IF corten miller is chosen i can put people up in my hotel good rates of course 

http://www.the-leagate-inn.co.uk/

https://www.facebook.com/TheLeaGateInn?ref=hl

top bollocks food and beer chin chin.


----------



## jamman

JoshyTT said:


> IF corten miller is chosen i can put people up in my hotel good rates of course
> 
> http://www.the-leagate-inn.co.uk/
> 
> https://www.facebook.com/TheLeaGateInn?ref=hl
> 
> top bollocks food and beer chin chin.


That's very good of you mate.


----------



## jamman

Lollypop86 said:


> Guess if I stayed over I'd have to stay sober ha ha
> 
> J
> Xx


No but there will be a naughty corner/step :wink:


----------



## Lollypop86

Woohoo as long as there is a pillow to park my backside on count me in lol

J
Xx


----------



## BaueruTc

I am actually looking forward to making the trip down the road already!


----------



## mullum

Has everybody received a pm about this "private vote" because I still haven't ? :-|

No comment from Jamman in the thread either.


----------



## TTSPORT666

OeTT said:


> Perhaps Dammo could do a trolley service??


 :lol: First class silver service if you like.. :wink:

Damien.


----------



## jamman

TTSPORT666 said:


> OeTT said:
> 
> 
> 
> Perhaps Dammo could do a trolley service??
> 
> 
> 
> :lol: First class silver service if you like.. :wink:
> 
> Damien.
Click to expand...

Be careful taking that offer up I'm pretty sure that includes hand relief. :evil:


----------



## mullum

Still no PM nor comment in the thread from Jamman. 
As an attendee of the event in 2013 and a contributor to this thread - shouldn't I have the chance to vote like everybody else ?
If this event is being organised under the banner of the TTF (and indeed the TTOC), then as such - should one person be choosing who gets to vote, who can attend, what date the event takes place and which model of car will or wont be accommodated ? 
And this "private vote" that the organiser has excluded me from - who is going to independently verify that ?


----------



## jamman

Off Foe for just this post

You can be "special" and vote here as I have no wish to read any PM from you.
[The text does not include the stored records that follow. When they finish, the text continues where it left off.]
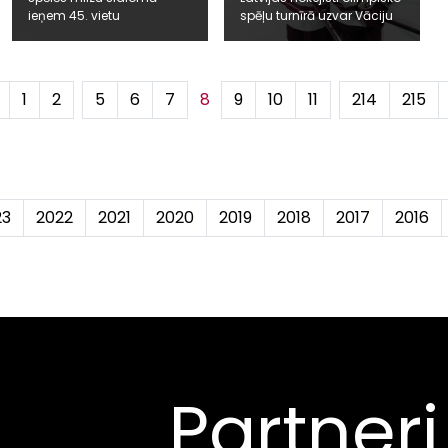
ieņem 45. vietu
spēļu turnīrā uzvar Vāciju
1
2
...
5
6
7
8
9
10
11
...
214
215
23
2022
2021
2020
2019
2018
2017
2016
Partneri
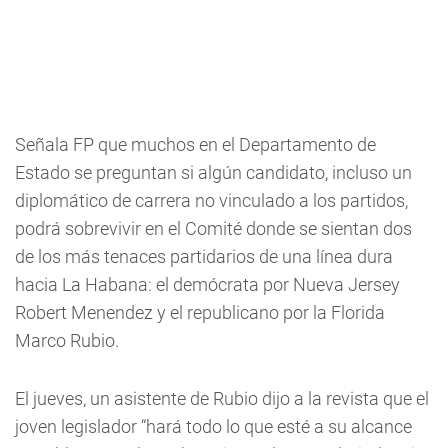
Señala FP que muchos en el Departamento de
Estado se preguntan si algún candidato, incluso un
diplomático de carrera no vinculado a los partidos,
podrá sobrevivir en el Comité donde se sientan dos
de los más tenaces partidarios de una línea dura
hacia La Habana: el demócrata por Nueva Jersey
Robert Menendez y el republicano por la Florida
Marco Rubio.
El jueves, un asistente de Rubio dijo a la revista que el
joven legislador “hará todo lo que esté a su alcance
Choices are MRC, Powerstation, Badger or Corten Miller.

As for independent verification get a life when the vote is over I have already stated that the results with who
voted for what will be posted.

Neil and others were very helpful at last years and will be this year as well.

@Neil You can let me know what he votes

I wouldn't worry toooooo much its a landslide at the moment.


----------



## neilc

mullum said:


> Still no PM nor comment in the thread from Jamman.
> As an attendee of the event in 2013 and a contributor to this thread - shouldn't I have the chance to vote like everybody else ?
> If this event is being organised under the banner of the TTF (and indeed the TTOC), then as such - should one person be choosing who gets to vote, who can attend, what date the event takes place and which model of car will or wont be accommodated ?
> And this "private vote" that the organiser has excluded me from - who is going to independently verify that ?


James is organising the event same as last year and he did a great job I'm sure we will all agree , it takes a lot of one's time to organise events , I should know I have done enough and all in our free time too.

What we don't need is silly words like ' Verification ' being bandied around , please remember this is meant to be fun for us all.

Now let's all get on and make this the best attended and most enjoyable RR day yet.


----------



## redsilverblue

Got to love these dramas ... 

What is the point? Guys, life is way too beautiful and too short for that


----------



## mullum

Just a shame I had to ask 4 times to get to vote :-|



jamman said:


> .. when the vote is over I have already stated that the results with who voted for what will be posted.


Clarified.


----------



## Bartsimpsonhead

mullum said:


> If this event is being organised under the banner of the TTF (and indeed the TTOC), then as such - should one person be choosing who gets to vote, who can attend, what date the event takes place and which model of car will or wont be accommodated ?
> And this "private vote" that the organiser has excluded me from - who is going to independently verify that ?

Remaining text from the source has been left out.